Thailand is undeniably a country that loves celebrations. One of the biggest of these festivals is Loy Krathong. Second only to the country’s new year feast, Songkran, it is an enchanting, spiritual event that many locals and tourists look forward to.
If you happen to be in the country around November, Loi Krathong is a fantastic celebration you simply shouldn’t miss. Read on to find out more about this mesmerizingly picturesque festival.
What It’s About
Krathong in the Thai language simply means ‘decorated banana tree trunk’ and loy means ‘to float’. Thus, Loy Krathong is a festival where people decorate folded banana tree trunks with flowers, candles, and incense sticks and float them in any body of water.
The actual origin of this stunning feast is unknown as there are many legends that surround it. But people celebrate this day to show respect to bodies of water and to thank the goddess of water, Phra Mae Khongkha, for her abundant blessings during the rainy season.
To modern-day Thais, this festival is a symbol of rebirth, a cleansing from past mistakes and misfortunes and starting over with a fresh outlook. Some believe that by putting something that represents a regret or grudge in your past in the krathong is a symbol of letting go of a dark chapter in your life and starting anew. If your candlelight doesn’t get put off until you don’t see the krathong anymore, it means a year of good luck will follow you.
When and Where to Celebrate
Loy Krathong is celebrated annually on the evening of the full moon in the 12th Thai lunar calendar month. The dates usually line up perfectly during Thanksgiving week and fall on the first half of November. This year, the festival date is November 13.
The whole country joins in on the festival and tourists can also participate. However, there are places where they celebrate Loy Krathong on a much bigger scale such as Sukhothai and Chiang Mai.

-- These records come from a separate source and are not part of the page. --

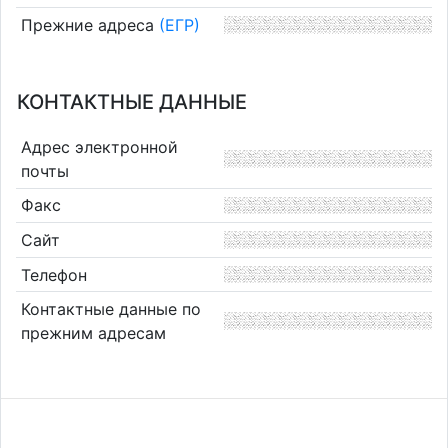
Прежние адреса
(ЕГР)
КОНТАКТНЫЕ ДАННЫЕ
Адрес электронной
почты
Факс
Сайт
Телефон
Контактные данные по
прежним адресам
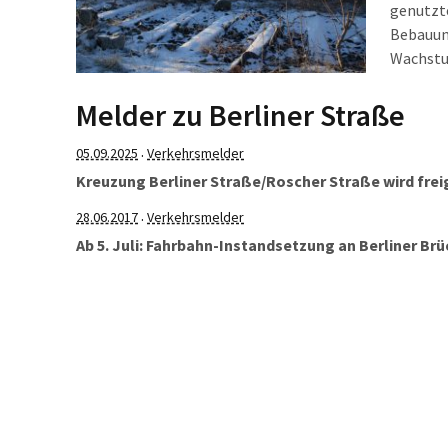
genutzte
Bebauung
Wachstum
Fraktion
Eutritzs
Melder zu Berliner Straße
05.09.2025
Verkehrsmelder
·
Kreuzung Berliner Straße/Roscher Straße wird fre
28.06.2017
Verkehrsmelder
·
Ab 5. Juli: Fahrbahn-Instandsetzung an Berliner Br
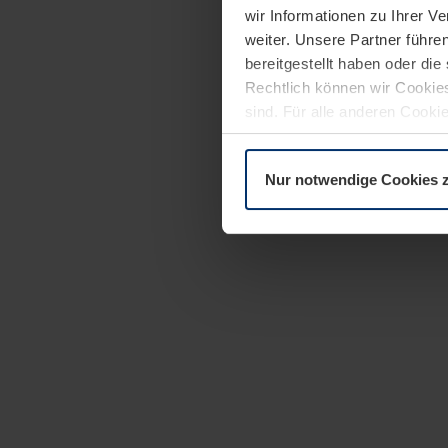
wir Informationen zu Ihrer 
weiter. Unsere Partner führe
bereitgestellt haben oder di
Rechtlich können wir Cookies
sind. Für alle anderen Cookie
Erläuterung auf der Seite
Dat
Nur notwendige Cookies 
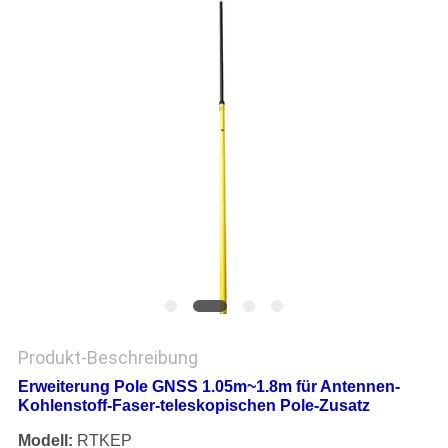
PRIVACY
POLICY
Produkt-Beschreibung
Erweiterung Pole GNSS 1.05m~1.8m für Antennen-
Kohlenstoff-Faser-teleskopischen Pole-Zusatz
Modell:
RTKEP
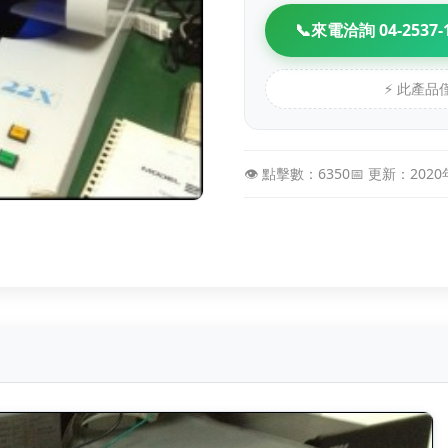
📞
來電洽詢 04-2537-
⚡ 此產
👁️ 點擊數：6350
📅 更新：202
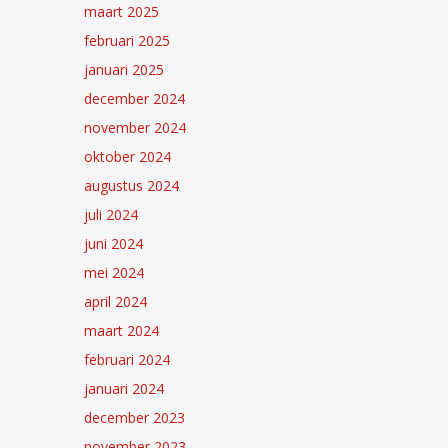
maart 2025
februari 2025
januari 2025
december 2024
november 2024
oktober 2024
augustus 2024
juli 2024
juni 2024
mei 2024
april 2024
maart 2024
februari 2024
januari 2024
december 2023
november 2023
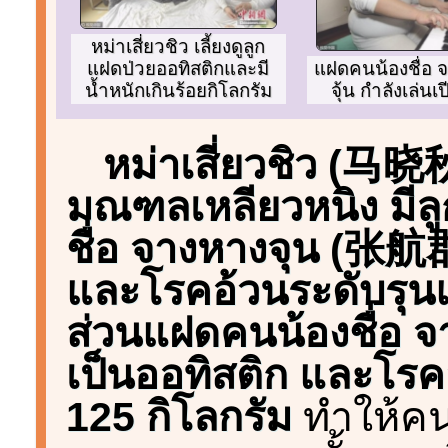
หม่าเสี่ยวชิว เลี้ยงดูลูก
แฝดคนน้องชื่อ 
แฝดป่วยออทิสติกและมี
จุ้น กำลังเล่น
น้ำหนักเกินร้อยกิโลกรัม
หม่าเสี่ยวชิว (马晓
มณฑลเหลียวหนิง มี
ชื่อ จางหางจุน (张航郡
และโรคอ้วนระดับรุนแ
ส่วนแฝดคนน้องชื่อ 
เป็นออทิสติก และโรค
125 กิโลกรัม
ทำให้คน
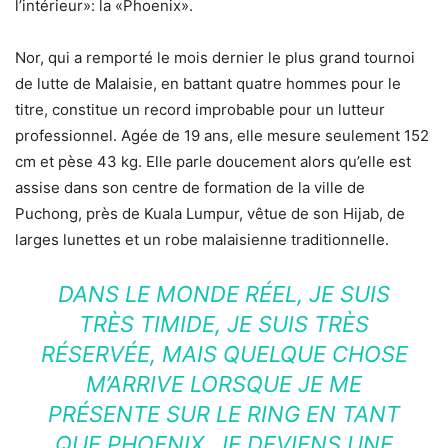
l’intérieur»: la «Phoenix».
Nor, qui a remporté le mois dernier le plus grand tournoi
de lutte de Malaisie, en battant quatre hommes pour le
titre, constitue un record improbable pour un lutteur
professionnel. Agée de 19 ans, elle mesure seulement 152
cm et pèse 43 kg. Elle parle doucement alors qu’elle est
assise dans son centre de formation de la ville de
Puchong, près de Kuala Lumpur, vêtue de son Hijab, de
larges lunettes et un robe malaisienne traditionnelle.
DANS LE MONDE RÉEL, JE SUIS
TRÈS TIMIDE, JE SUIS TRÈS
RÉSERVÉE, MAIS QUELQUE CHOSE
M’ARRIVE LORSQUE JE ME
PRÉSENTE SUR LE RING EN TANT
QUE PHOENIX, JE DEVIENS UNE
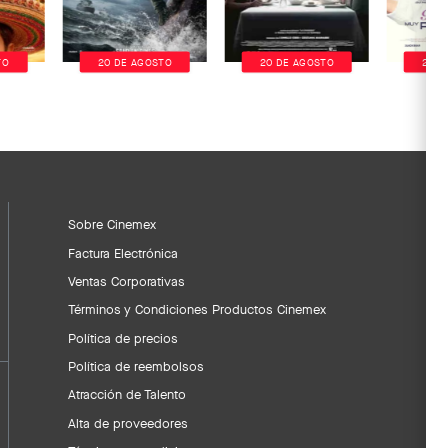
TO
20 DE AGOSTO
20 DE AGOSTO
20 D
Sobre Cinemex
Factura Electrónica
Ventas Corporativas
Términos y Condiciones Productos Cinemex
Política de precios
Política de reembolsos
Atracción de Talento
Alta de proveedores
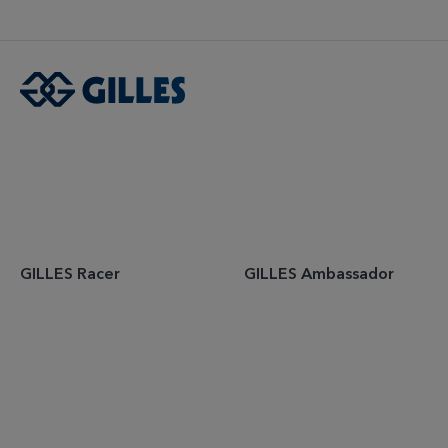
GILLES Racer
GILLES Ambassador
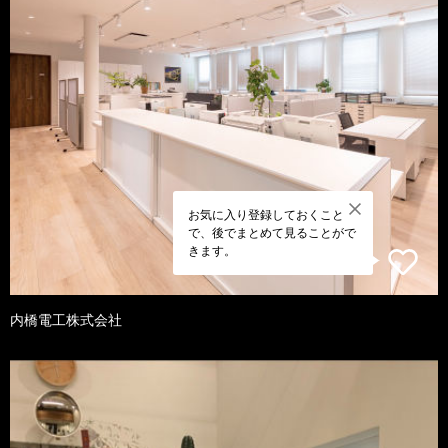
お気に入り登録しておくこと
で、後でまとめて見ることがで
きます。
内橋電工株式会社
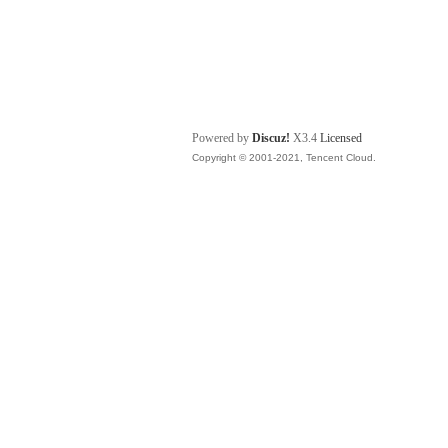
Powered by
Discuz!
X3.4
Licensed
Copyright © 2001-2021, Tencent Cloud.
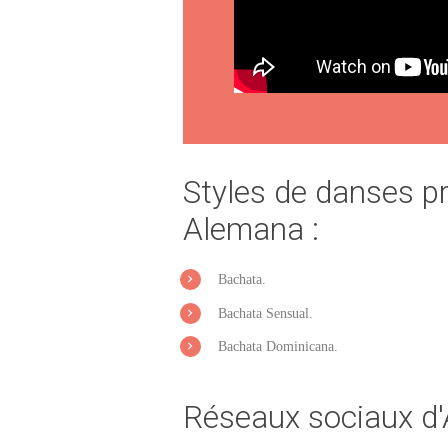
Styles de danses pr
Alemana :
Bachata.
Bachata Sensual.
Bachata Dominicana.
Réseaux sociaux d'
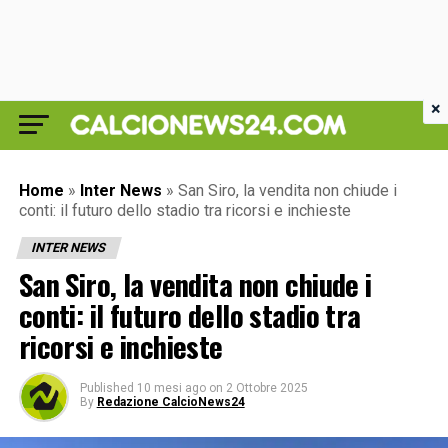
×
Home
»
Inter News
»
San Siro, la vendita non chiude i
conti: il futuro dello stadio tra ricorsi e inchieste
INTER NEWS
San Siro, la vendita non chiude i
conti: il futuro dello stadio tra
ricorsi e inchieste
Published
10 mesi ago
on
2 Ottobre 2025
By
Redazione CalcioNews24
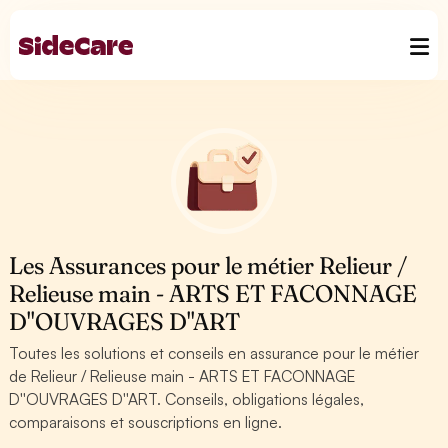
Les Assurances pour le métier Relieur /
Relieuse main - ARTS ET FACONNAGE
D''OUVRAGES D''ART
Toutes les solutions et conseils en assurance pour le métier
de Relieur / Relieuse main - ARTS ET FACONNAGE
D''OUVRAGES D''ART. Conseils, obligations légales,
comparaisons et souscriptions en ligne.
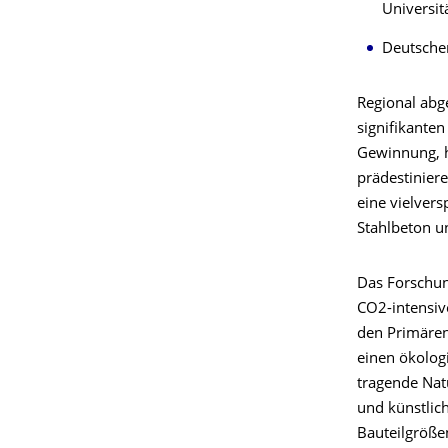
Universit
Deutsche
Regional abg
signifikanten
Gewinnung, h
prädestiniere
eine vielver
Stahlbeton u
Das Forschun
CO2-intensiv
den Primären
einen ökolog
tragende Nat
und künstlic
Bauteilgrößen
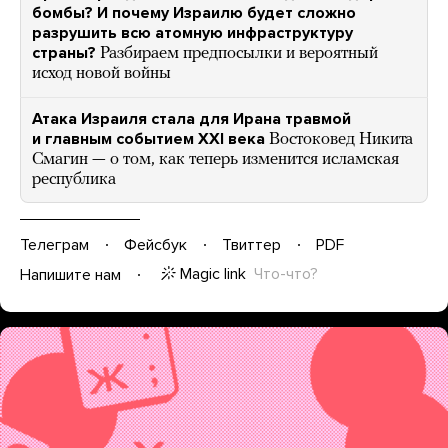
бомбы? И почему Израилю будет сложно
разрушить всю атомную инфраструктуру
страны?
Разбираем предпосылки и вероятный
исход новой войны
Атака Израиля стала для Ирана травмой
и главным событием XXI века
Востоковед Никита
Смагин — о том, как теперь изменится исламская
республика
Телеграм
Фейсбук
Твиттер
PDF
Magic link
Что-что?
Напишите нам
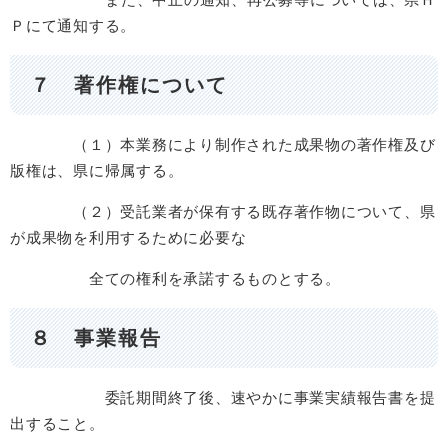
Ｐにて通知する。
７ 著作権について
（１）本業務により制作された成果物の著作権及び
版権は、県に帰属する。
（２）受託業者が保有する既存著作物について、県
が成果物を利用するために必要な
全ての権利を承諾するものとする。
８ 事業報告
委託期間終了後、速やかに事業実績報告書を提
出すること。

Loy Krathong is celebrated widely in Sukhothai as it was believed to be the place where this festival originated from.
According to one legend, a young maiden named Nang Noppamas was the first to create a krathong in order to honor the water deity. She then offered it to the King, who was enamored with her beauty and the floating krathong that he made the ritual into an annual tradition.
Nowadays, one can enjoy a variety of attractions and events during the festival, the biggest of which is a beauty contest called Noppamas Queen Pageant held in honor of Nang Noppamas. There are also parades, musical performances, and fireworks displays.
In Chiang Mai, Loy Krathong is celebrated together with another festival of light called Yi Peng. Often, these two celebrations are confused to be the same thing. While Loy Krathong is celebrated by floating boats with candles on bodies of water, Yi Peng is celebrated by placing candles inside lanterns and releasing them in the air. Both festivals offer a stunning view of hundreds of lights setting the night sky ablaze, gathering large numbers of people in Northern Thailand during these days.
If you want to join in on the fun but prefer a smaller, quieter setting, then head to Chiang Rai and Amphawa. In Chiang Rai, they hold small local carnivals where you can float your krathong on the Mekong River and see the Laotians on the other side doing the same.
Amphawa, a famous historical town close to Bangkok, is also a great place to celebrate this festival. Everyone can enjoy folk theatre productions along the Mae Khlong River while it is illuminated by the hundreds of krathong floating in it.
How to Participate
Everyone can take part in the festivities during the Loy Krathong celebration. Even the whole family can enjoy the events as there are places where even children can engage in fun activities such as krathong-making or dressing up in traditional costumes.
You can buy the krathong from street vendors or make one yourself. Some hotels also offer krathong to their guests—complete with all the traditional elements. These components, which are Buddhist symbols, are incorporated in the krathong to ensure that a person will reap maximum luck: the candle symbolizes knowledge and wisdom, the incense for purity and compassion, and the flower as a symbol for worshipping Buddha. Some people put nail clippings, hair strands, and bits of clothing to represent the negative things in the past that one wants to let go of. Some add coins to bring back wealth and abundance. Once ready, head on to the nearest body of water and set the krathong off with a prayer and a wish. People say that if the krathong floats away from you, everything will go well for you. Otherwise, better luck next time.
On a side note, it is always great to ensure that the materials used for the krathong are environment-friendly. Make sure that your krathong is made of natural materials instead of non-biodegradable components.
Wherever and however you decide to celebrate this magical festival, always make sure to capture and reciprocate the spirit of the Thai people.